La distancia total varía según la edición, pero suele oscilar alrededor de los 250–260 km para la prueba masculina, con más de 50 km de adoquín repartidos en numerosos sectores. La meta se ubica tradicionalmente en el estadio velódromo de Roubaix, donde los ciclistas entran a la pista para disputar los últimos metros.

Condiciones y estrategia

El clima es un factor clave: lluvia y barro transforman los adoquines en trampa, mientras que el polvo y la sequedad provocan visibilidad y agarre distintos.
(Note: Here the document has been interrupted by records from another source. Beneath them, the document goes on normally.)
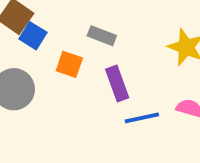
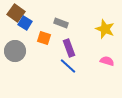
blue line: (142, 118) -> (68, 66), moved, turned 54

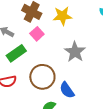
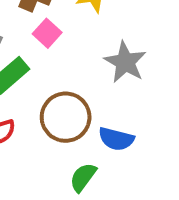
blue semicircle: (67, 90) -> (116, 139), turned -36

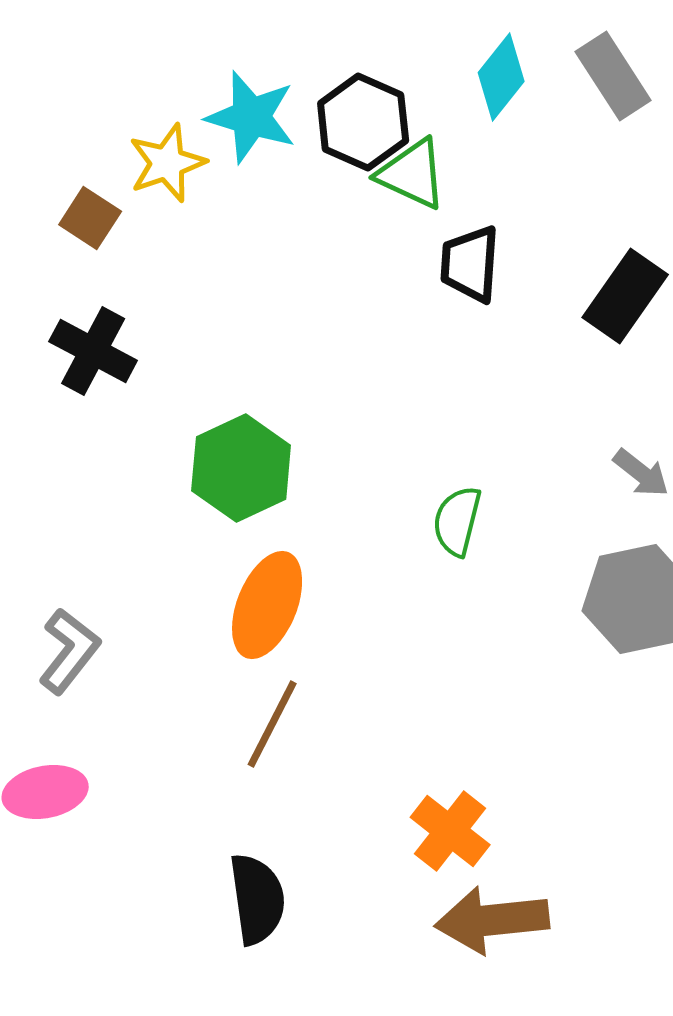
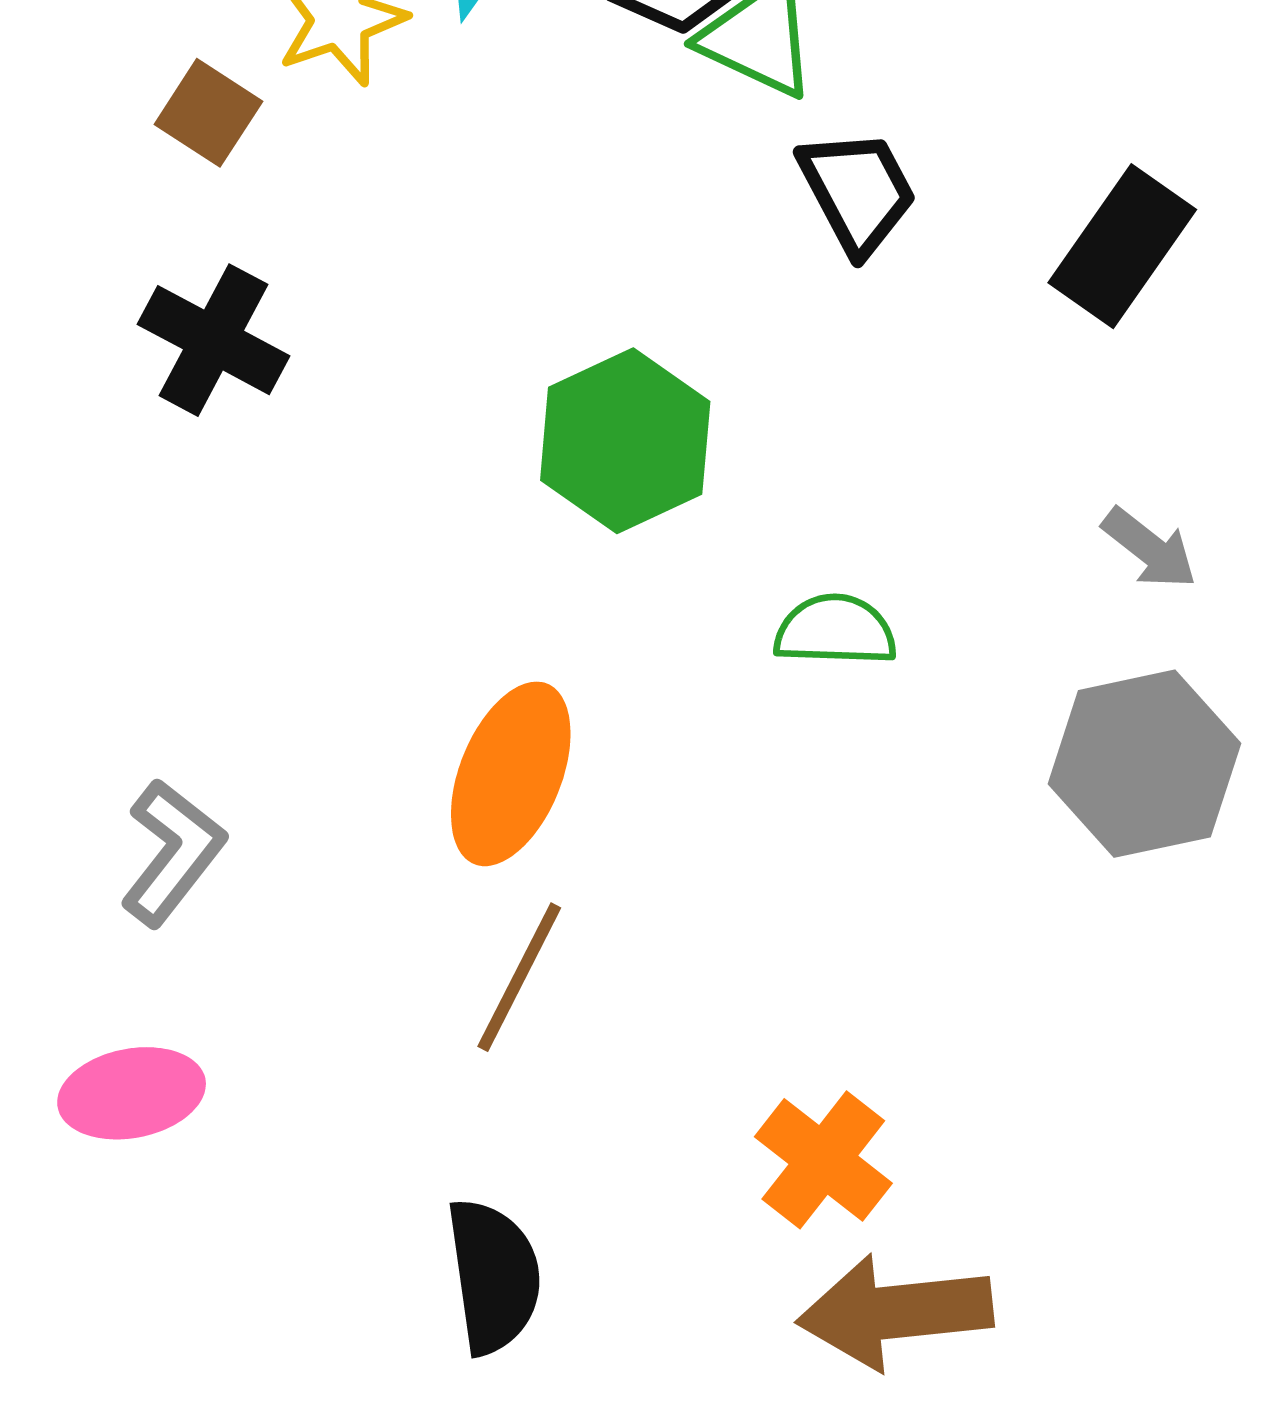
black trapezoid: (470, 264) -> (857, 191), turned 148
green hexagon: (241, 468) -> (625, 441), moved
green semicircle: (457, 521) -> (835, 630), turned 78

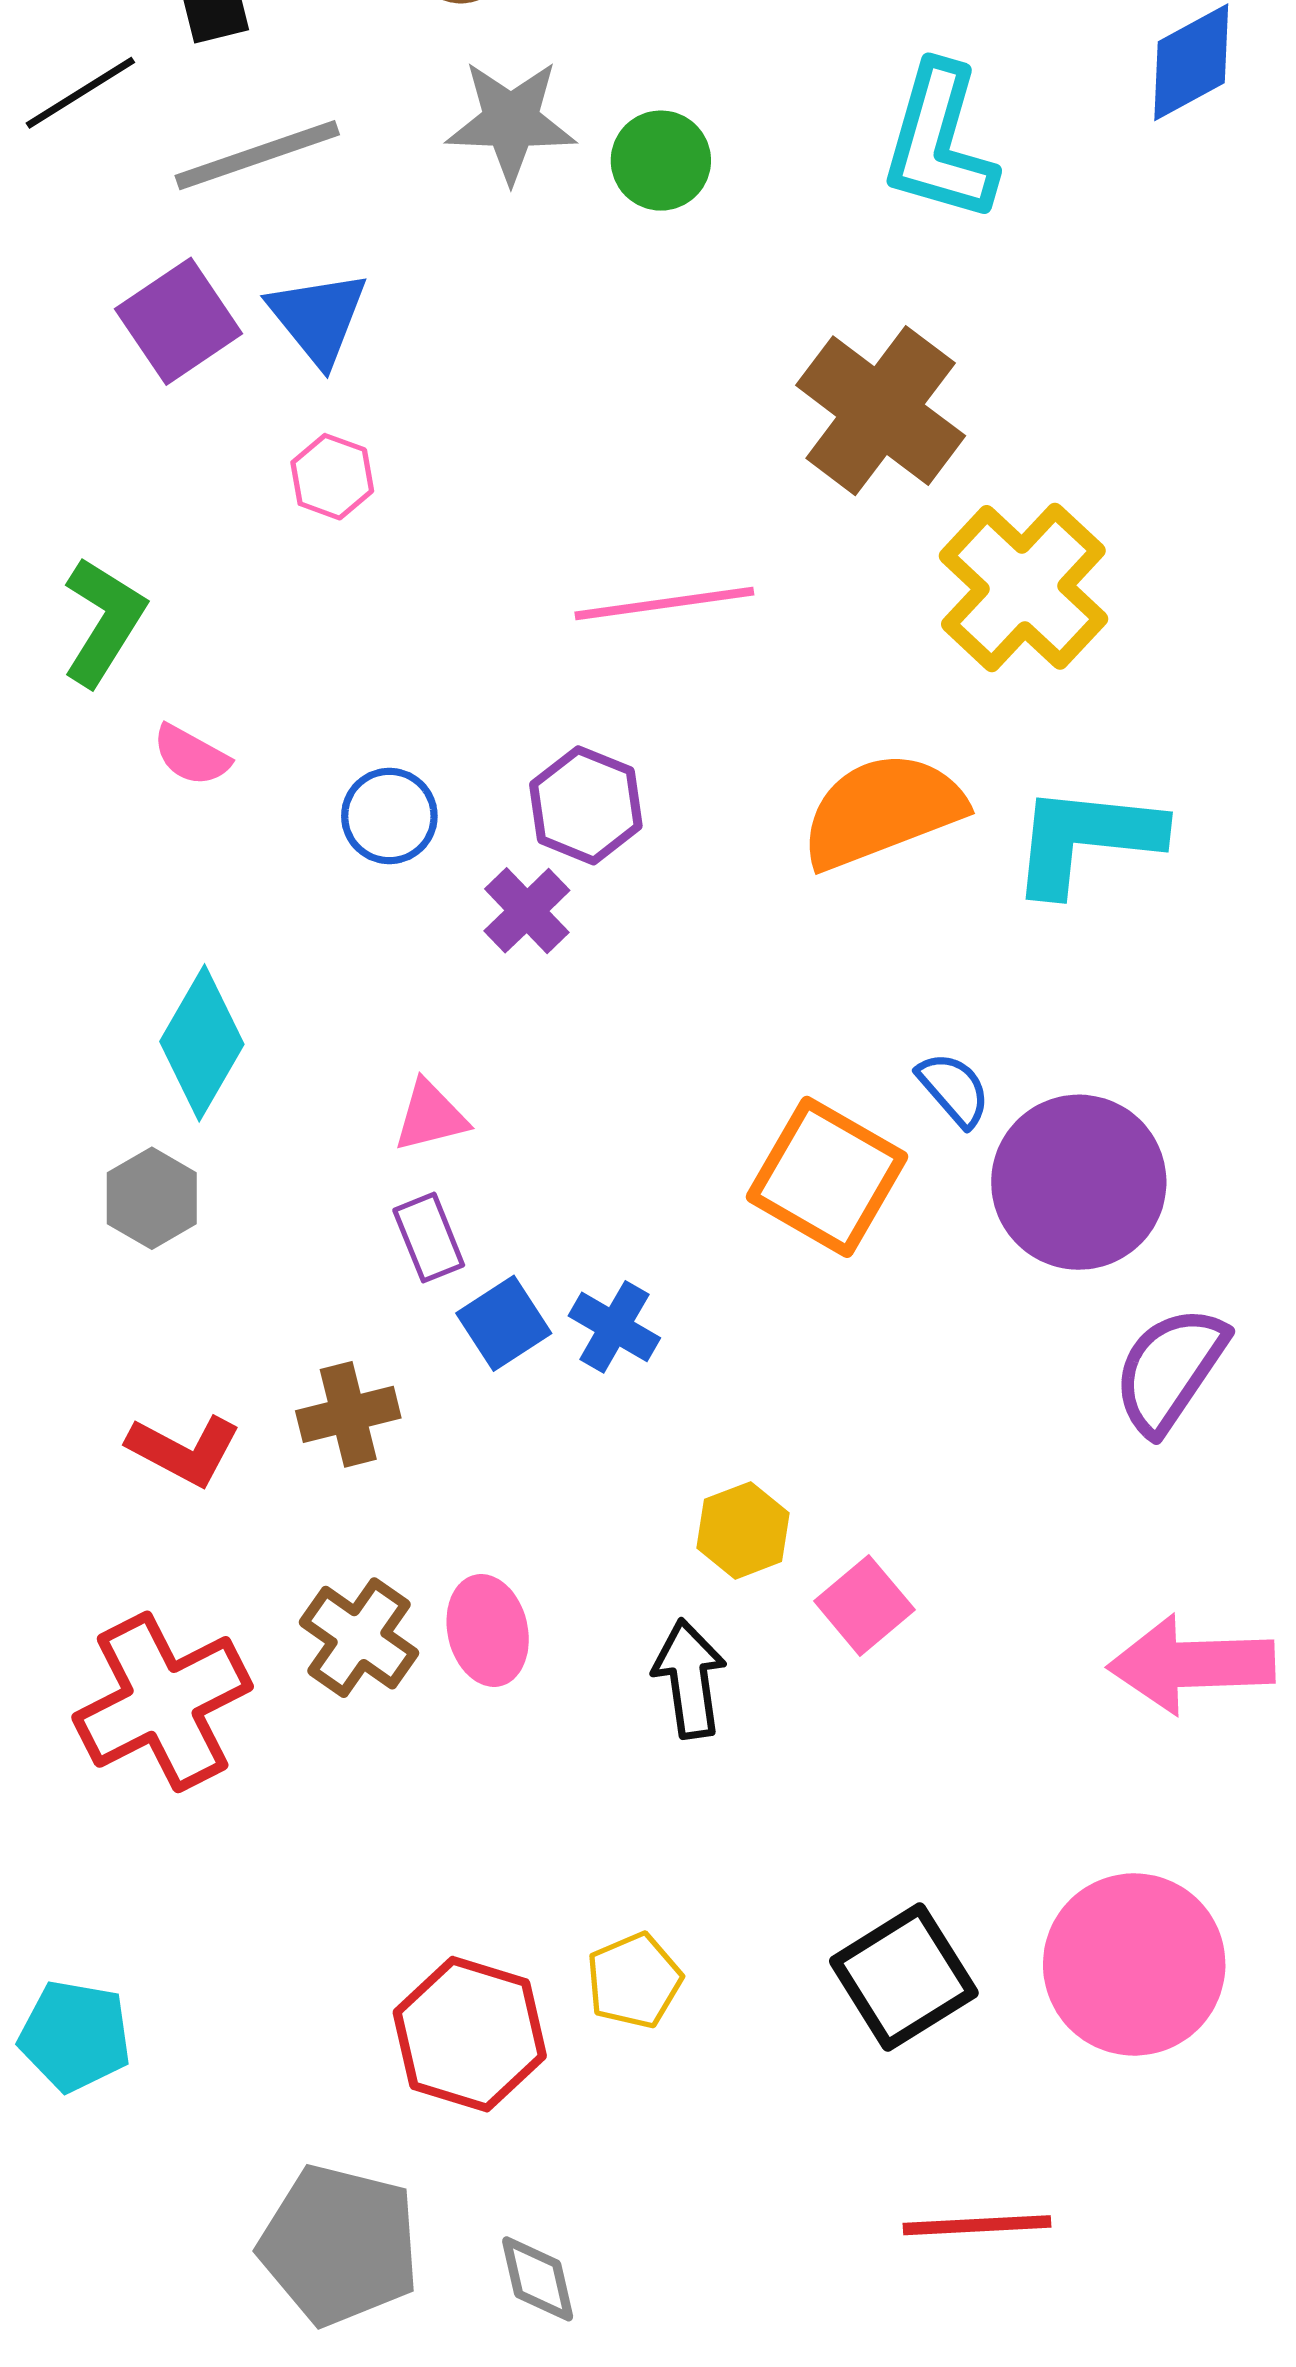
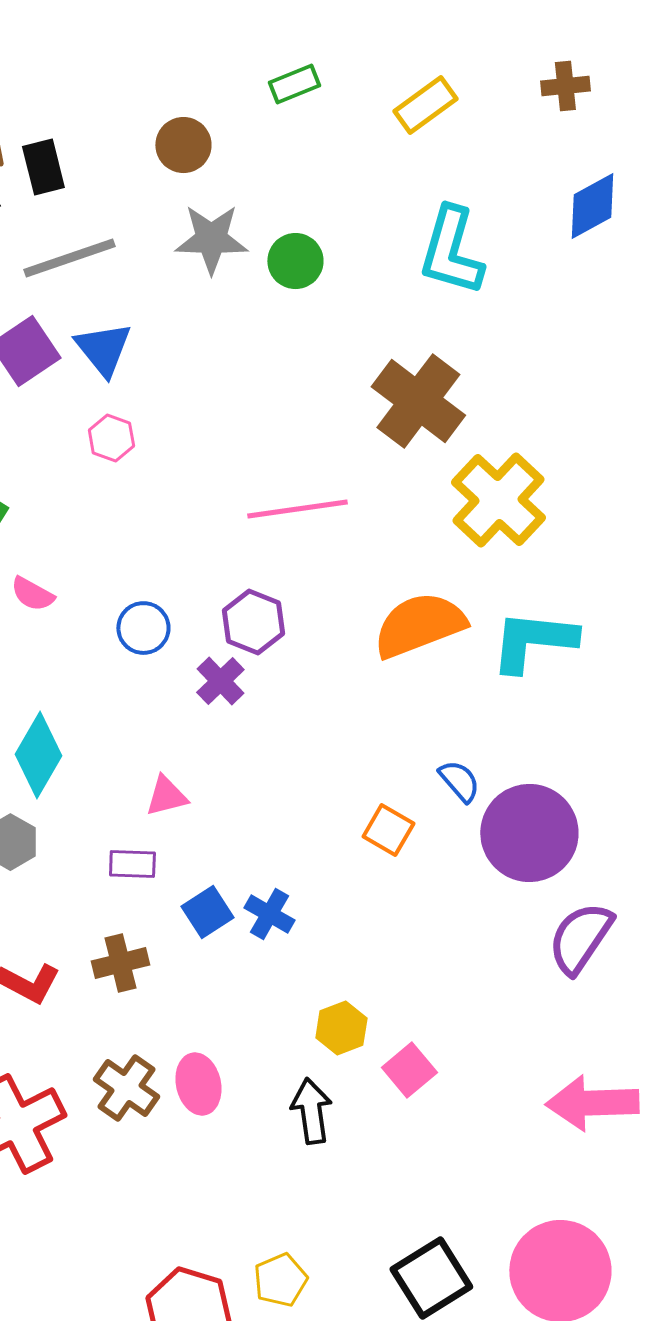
orange square: (827, 1177) -> (388, 830), size x0.6
purple rectangle: (429, 1238) -> (132, 864), moved, turned -66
La carrera se decide tanto por la resistencia física como por la habilidad para evitar pinchazos y averías. Es habitual ver:

  • equipos con mecánicos y coches de apoyo muy atentos;
  • bicicletas reforzadas, cubiertas más anchas y presiones más bajas;
  • tácticas de equipo para proteger a líderes y aprovechar cortes en el pelotón.

Ganadores y récords

Entre los corredores más destacados en la historia de la París-Roubaix figuran:

  • Roger De Vlaeminck — 4 victorias.
  • Tom Boonen — 4 victorias.
  • Fabian Cancellara — 3 victorias.

Estas cifras subrayan la dificultad de ganar repetidamente una prueba tan impredecible, donde factores externos (clima, mecánica, caída) suelen condicionar mucho el resultado.

La París-Roubaix femenina

En años recientes se ha consolidado la versión femenina de la prueba, que recorre un trazado más corto pero también incluye sectores de adoquín emblemáticos. Su creación ha sido un paso importante para dar visibilidad y peso a las clásicas femeninas en el calendario internacional.

Curiosidades y datos prácticos

  • La llegada en el velódromo de Roubaix es uno de los sellos más icónicos de la prueba.
  • Muchas ediciones se recuerdan por imágenes de corredores cubiertos de barro, ruedas rotas y duelos en solitario.
  • Para los aficionados, recorrer los sectores de pavé en los días previos es una actividad muy popular en la región.

En conjunto, la París-Roubaix es mucho más que una carrera: es una prueba de historia, técnica y resistencia que cada primavera enfrenta a los mejores rodadores del mundo con el reto inagotable de los adoquines y el clima del norte de Francia.